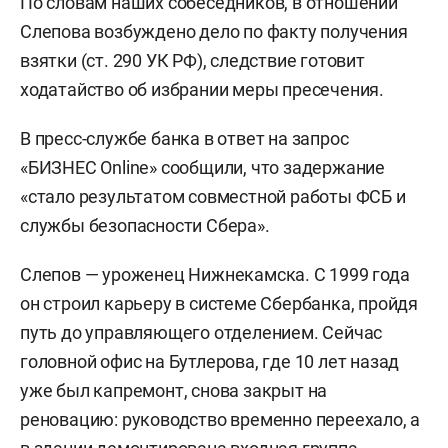
По словам наших собеседников, в отношении
Слепова возбуждено дело по факту получения
взятки (ст. 290 УК РФ), следствие готовит
ходатайство об избрании меры пресечения.
В пресс-службе банка в ответ на запрос
«БИЗНЕС Online» сообщили, что задержание
«стало результатом совместной работы ФСБ и
службы безопасности Сбера».
Слепов — уроженец Нижнекамска. С 1999 года
он строил карьеру в системе Сбербанка, пройдя
путь до управляющего отделением. Сейчас
головной офис на Бутлерова, где 10 лет назад
уже был капремонт, снова закрыт на
реновацию: руководство временно переехало, а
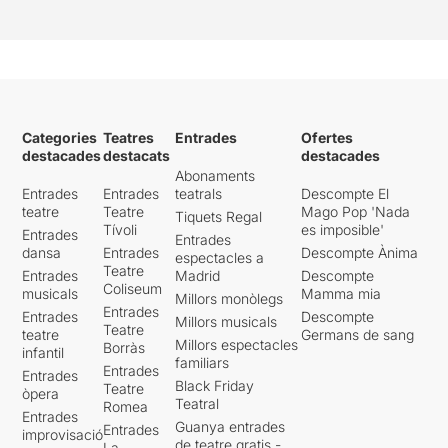
Categories
Teatres
Entrades
Ofertes
destacades
destacats
destacades
Abonaments
Entrades
Entrades
teatrals
Descompte El
teatre
Teatre
Mago Pop 'Nada
Tiquets Regal
Tívoli
es imposible'
Entrades
Entrades
dansa
Entrades
Descompte Ànima
espectacles a
Teatre
Entrades
Madrid
Descompte
Coliseum
musicals
Mamma mia
Millors monòlegs
Entrades
Entrades
Descompte
Millors musicals
Teatre
teatre
Germans de sang
Millors espectacles
Borràs
infantil
familiars
Entrades
Entrades
Black Friday
Teatre
òpera
Teatral
Romea
Entrades
Guanya entrades
Entrades
improvisació
de teatre gratis -
La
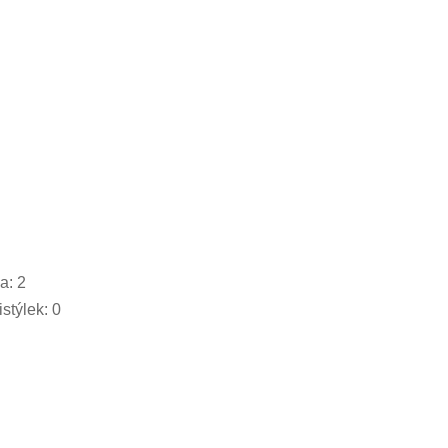
a: 2
stýlek: 0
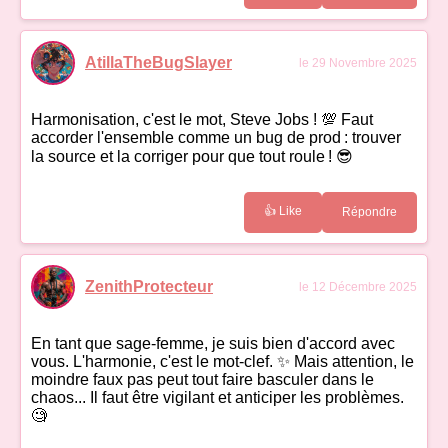
AtillaTheBugSlayer
le 29 Novembre 2025
Harmonisation, c'est le mot, Steve Jobs ! 💯 Faut
accorder l'ensemble comme un bug de prod : trouver
la source et la corriger pour que tout roule ! 😎
👍 Like
Répondre
ZenithProtecteur
le 12 Décembre 2025
En tant que sage-femme, je suis bien d'accord avec
vous. L'harmonie, c'est le mot-clef. ✨ Mais attention, le
moindre faux pas peut tout faire basculer dans le
chaos... Il faut être vigilant et anticiper les problèmes.
🧐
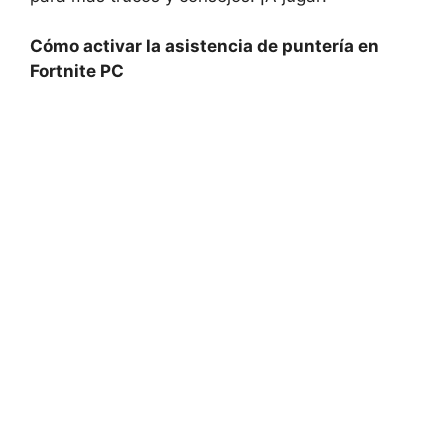
Cómo activar la asistencia de puntería en
Fortnite PC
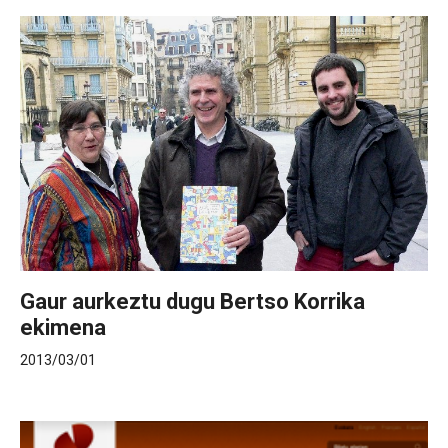
Gaur aurkeztu dugu Bertso Korrika
ekimena
2013/03/01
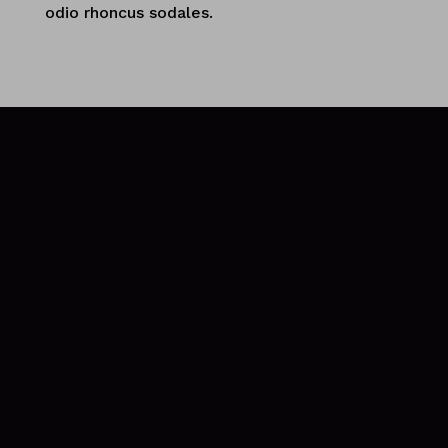
odio rhoncus sodales.
.
FOUNDER
David Wilcox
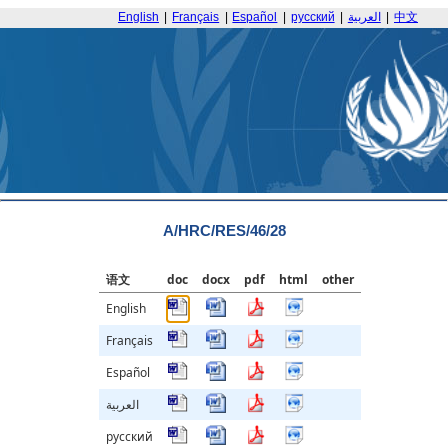
English
|
Français
|
Español
|
русский
|
العربية
|
中文
A/HRC/RES/46/28
语文
doc
docx
pdf
html
other
English
Français
Español
العربية
русский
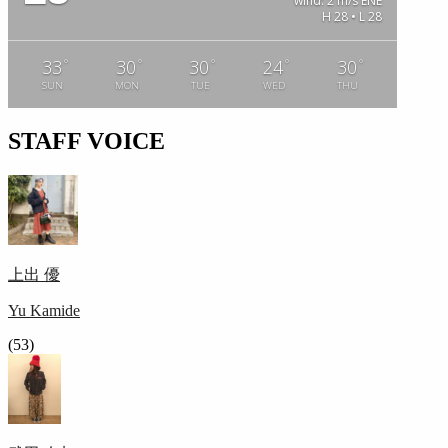
wind: 2 m/s ENE
H 28 • L 28
°
°
°
°
°
33
30
30
24
30
SUN
MON
TUE
WED
THU
STAFF VOICE
上出 優
Yu Kamide
(53)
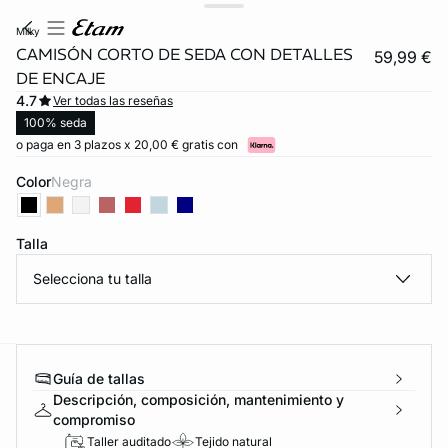
milky
CAMISÓN CORTO DE SEDA CON DETALLES
59,99 €
DE ENCAJE
4.7
Ver todas las reseñas
100% seda
o paga en 3 plazos x 20,00 € gratis con
Color
negra
Talla
FORT INVISIBLE
Selecciona tu talla
ubrir
Guía de tallas
ard
question
Descripción, composición, mantenimiento y
compromiso
Taller auditado
Tejido natural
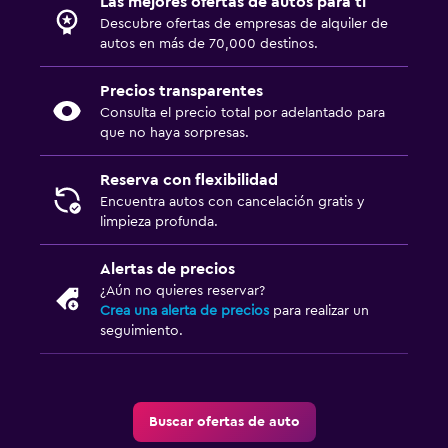
Las mejores ofertas de autos para ti
Descubre ofertas de empresas de alquiler de
autos en más de 70,000 destinos.
Precios transparentes
Consulta el precio total por adelantado para
que no haya sorpresas.
Reserva con flexibilidad
Encuentra autos con cancelación gratis y
limpieza profunda.
Alertas de precios
¿Aún no quieres reservar?
Crea una alerta de precios
para realizar un
seguimiento.
Buscar ofertas de auto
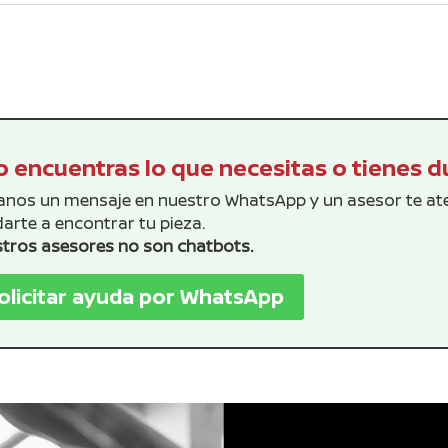
era:
es:
era:
es:
$619.16.
$562.87.
$26.69.
$24.
 encuentras lo que necesitas o tienes 
anos un mensaje en nuestro WhatsApp y un asesor te a
arte a encontrar tu pieza.
tros asesores no son chatbots.
olicitar ayuda por WhatsApp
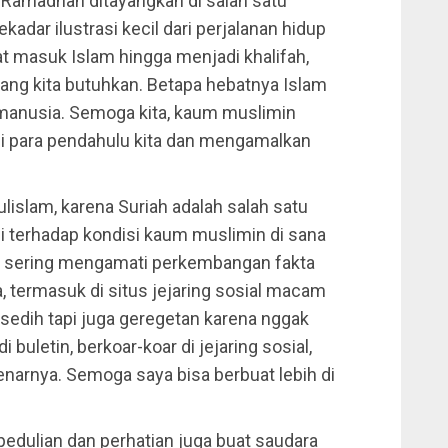
 Ramadhan ditayangkan di salah satu
kadar ilustrasi kecil dari perjalanan hidup
aat masuk Islam hingga menjadi khalifah,
ng kita butuhkan. Betapa hebatnya Islam
 manusia. Semoga kita, kaum muslimin
ni para pendahulu kita dan mengamalkan
ulislam, karena Suriah adalah salah satu
li terhadap kondisi kaum muslimin di sana
p sering mengamati perkembangan fakta
, termasuk di situs jejaring sosial macam
 sedih tapi juga geregetan karena nggak
i buletin, berkoar-koar di jejaring sosial,
narnya. Semoga saya bisa berbuat lebih di
pedulian dan perhatian juga buat saudara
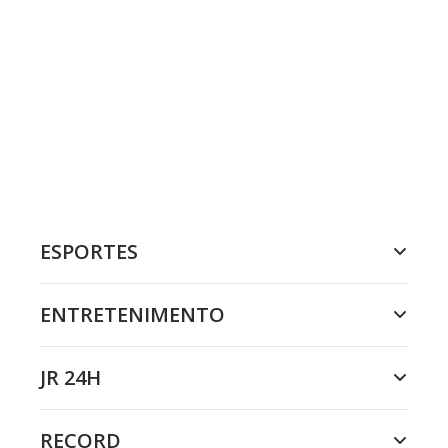
ESPORTES
ENTRETENIMENTO
JR 24H
RECORD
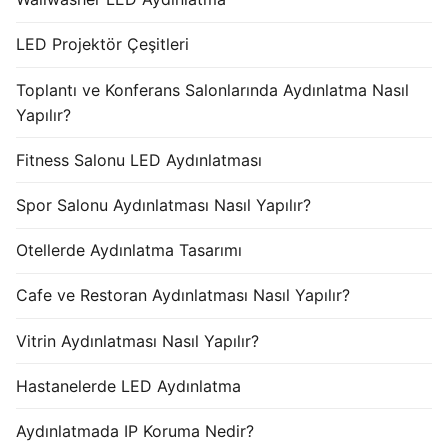
LED Projektör Çeşitleri
Toplantı ve Konferans Salonlarında Aydınlatma Nasıl
Yapılır?
Fitness Salonu LED Aydınlatması
Spor Salonu Aydınlatması Nasıl Yapılır?
Otellerde Aydınlatma Tasarımı
Cafe ve Restoran Aydınlatması Nasıl Yapılır?
Vitrin Aydınlatması Nasıl Yapılır?
Hastanelerde LED Aydınlatma
Aydınlatmada IP Koruma Nedir?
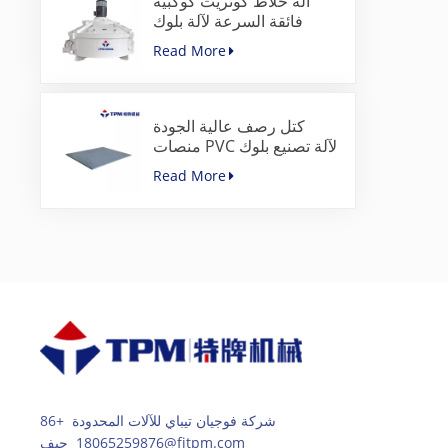
آلة خلاط كونريت كوكبية
فائقة السرعة لآلة بلوك
الرصف
Read More
كتل رصف عالية الجودة
منصات PVC لآلة تصنيع بلوك
الخرسانة
Read More
شركة فوجيان تيباي للآلات المحدودة +86
18065259876 جيف@fjtpm.com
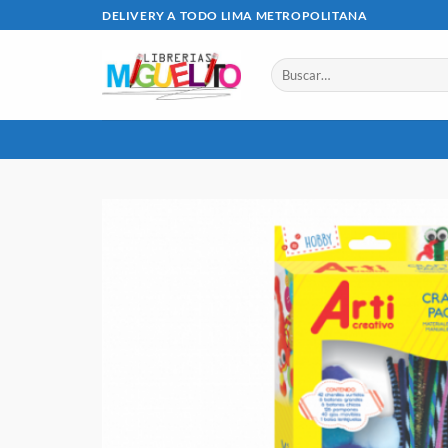
Saltar
DELIVERY A TODO LIMA METROPOLITANA
al
contenido
Buscar
por:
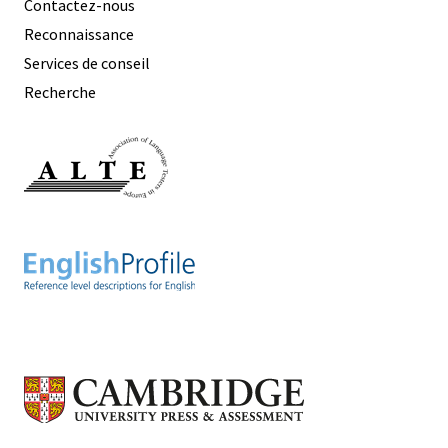
Contactez-nous
Reconnaissance
Services de conseil
Recherche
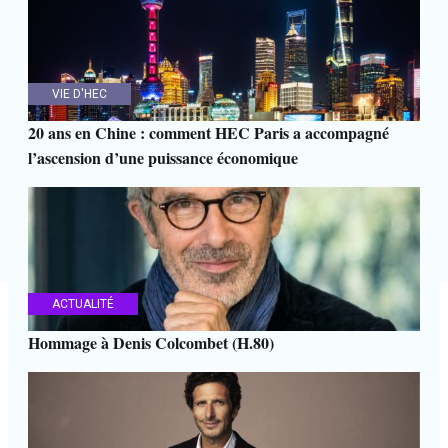
VIE D'HEC
20 ans en Chine : comment HEC Paris a accompagné
l’ascension d’une puissance économique
ACTUALITÉ
Hommage à Denis Colcombet (H.80)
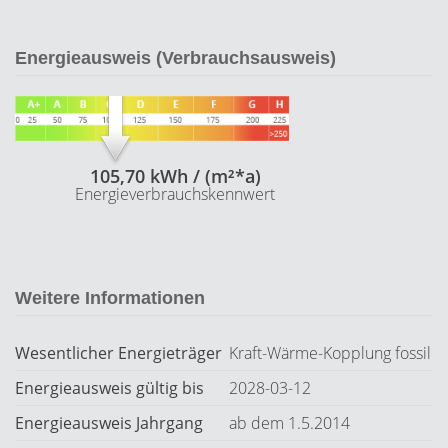
Energieausweis (Verbrauchsausweis)
105,70 kWh / (m²*a)
Energieverbrauchskennwert
Weitere Informationen
Wesentlicher Energieträger
Kraft-Wärme-Kopplung fossil
Energieausweis gültig bis
2028-03-12
Energieausweis Jahrgang
ab dem 1.5.2014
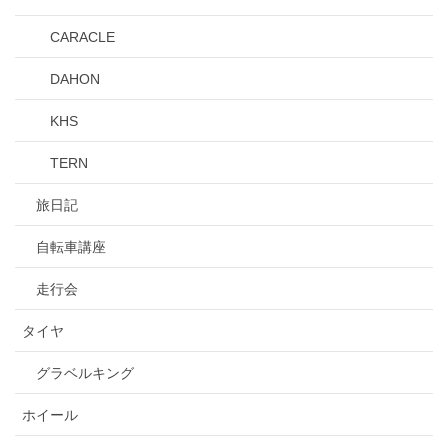
CARACLE
DAHON
KHS
TERN
旅日記
自転車講座
走行会
タイヤ
グラベルキング
ホイール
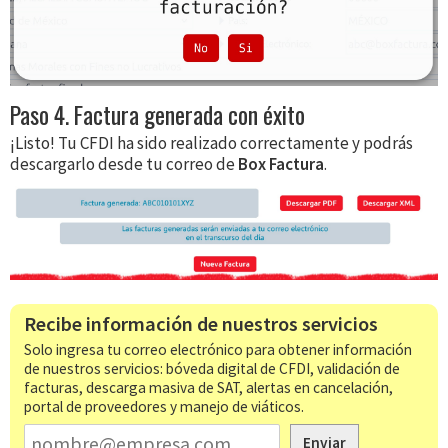
Paso 4. Factura generada con éxito
¡Listo! Tu CFDI ha sido realizado correctamente y podrás
descargarlo desde tu correo de
Box Factura
.
Recibe información de nuestros servicios
Solo ingresa tu correo electrónico para obtener información
de nuestros servicios: bóveda digital de CFDI, validación de
facturas, descarga masiva de SAT, alertas en cancelación,
portal de proveedores y manejo de viáticos.
Enviar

▶ **WORK ITEM**: Please give again, exactly and only, the lines from the top of the listing above through the line that has "работы ФСБ и", with pictures left out.

▶ **RESPONSE AREA**:
По словам наших собеседников, в отношении
Слепова возбуждено дело по факту получения
взятки (ст. 290 УК РФ), следствие готовит
ходатайство об избрании меры пресечения.
В пресс-службе банка в ответ на запрос
«БИЗНЕС Online» сообщили, что задержание
«стало результатом совместной работы ФСБ и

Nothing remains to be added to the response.